A little exercise that can help you: learn to let yourself flow

Place yourself in the deepest part of the pool, inhale normally then let yourself sink while exhaling slowly (if the exhalation is too fast or too weak, it is impossible to sink or else, you sink a little then you resurface after).

  • Do this exercise several times to achieve:

  • • to be totally comfortable letting yourself sink;

  • • reach the bottom of the pool quickly;

  • • to stay there until you feel ready to inhale again (then rise to the surface by pushing on the bottom).

If you are surprised that you have to exhale hard to sink, it shows you that you are not exhaling hard enough in your swim. If you're surprised by being totally relaxed while sinking, maybe you didn't realize how tense you were before. The feeling of sinking is something we naturally dread – it's what gives you tension when swimming.

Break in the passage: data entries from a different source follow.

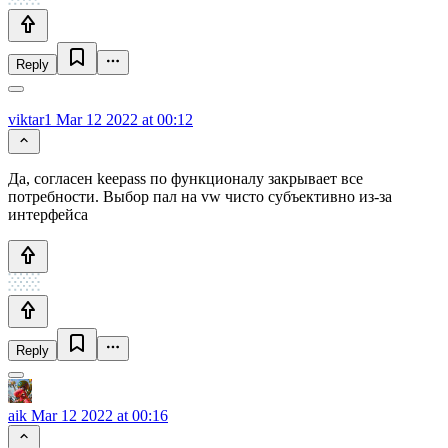
Reply
viktar1
Mar 12 2022 at 00:12
Да, согласен keepass по функционалу закрывает все
потребности. Выбор пал на vw чисто субъективно из-за
интерфейса
Reply
aik
Mar 12 2022 at 00:16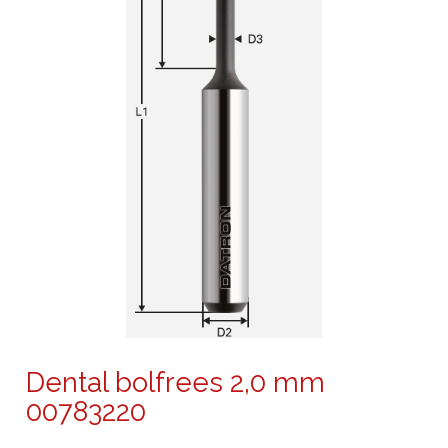
Dental bolfrees 2,0 mm
00783220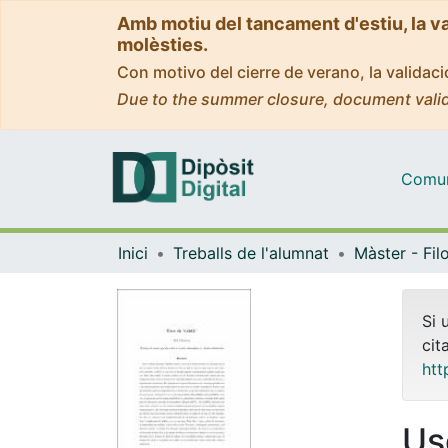
Amb motiu del tancament d'estiu, la v
molèsties.
Con motivo del cierre de verano, la valida
Due to the summer closure, document valid
Comuni
Inici
Treballs de l'alumnat
Si 
cit
htt
Uso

If you feel really good, try sitting at the bottom of the water or, harder, lying on your back and quietly watching your bubbles rise to the surface. For novice swimmers the 'let it sink' exercise is also important, start by crouching where you can stand and put your head just below the water level, gradually you will go into deeper water with Lifeguard Class Near Me.\



TIP 2: WHEN YOU'RE NOT BREATHING, KEEP YOUR HEAD STRAIGHT

Between each inhale, keep your head in one position. Do not let it rotate with the rotations of your body, this leads to disturbances in coordination.

To position your head correctly, focus on a point on the bottom of the pool about 1 meter in front of you. Just turn your head to breathe.

It will feel a bit strange at first, but you will quickly feel much better about your swim.

If you have trouble keeping your head up, try this visualization: imagine a half-filled champagne glass is on top of your head and you have to keep it very steady otherwise it will empty.

TIP 3: INHALE INTO THE AIR POCKET

When you move through the water, you create a wave with your head and your body, just like the bow of a boat.

The shape of this wave allows water to drain down the face of the swimmer creating a dip on either side of your head and lowering the surface level of the water so there is looks lower than you might expect.

Breathe into this hollow and you won't have to lift your head to inhale, what some swimmers call "breathing into the air pocket" as if there is an air pocket present right there, next to your head.

You don't have to swim fast to create it, even a slow swim will form it and be enough for you to breathe in.

Many swimmers don't realize the presence of this air pocket and try to raise their head or rotate their head to inhale. This is a big mistake and we will see why.

TIP 4: DON'T LIFT YOUR HEAD

The problem with lifting your head to inhale is that your upper body straightens, your stroke is no longer streamlined, and your legs sink. This leads to quantities of aerodynamic disturbances. Assume that your body moves forward with the propulsion gained from your arm movements and kicking. The movement of the arms is formed by an alternating rotation of the arms. 

Let's start from the postulate of “right” breathing: the right hand is at the end of the push, it comes out of the water, the left hand is stretched forward, the body then performs a slight rotation on the right side, the head follows the movement, the air pocket is created, the inspiration takes place at this precise moment. As soon as the right hand reaches eye level, the upper body and the head return to the axis: this is the moment of active and continuous exhalation. And this cycle is repeated laterally or bilaterally depending on whether you breathe every 2 or 3 arm movements.

If you raise your head in search of air, you will disturb the formation of the air pocket, so you will tend to breathe too far forward or too high. Your body will be unbalanced, the air pocket will not form, you will seek it even higher or further and a vicious circle is established.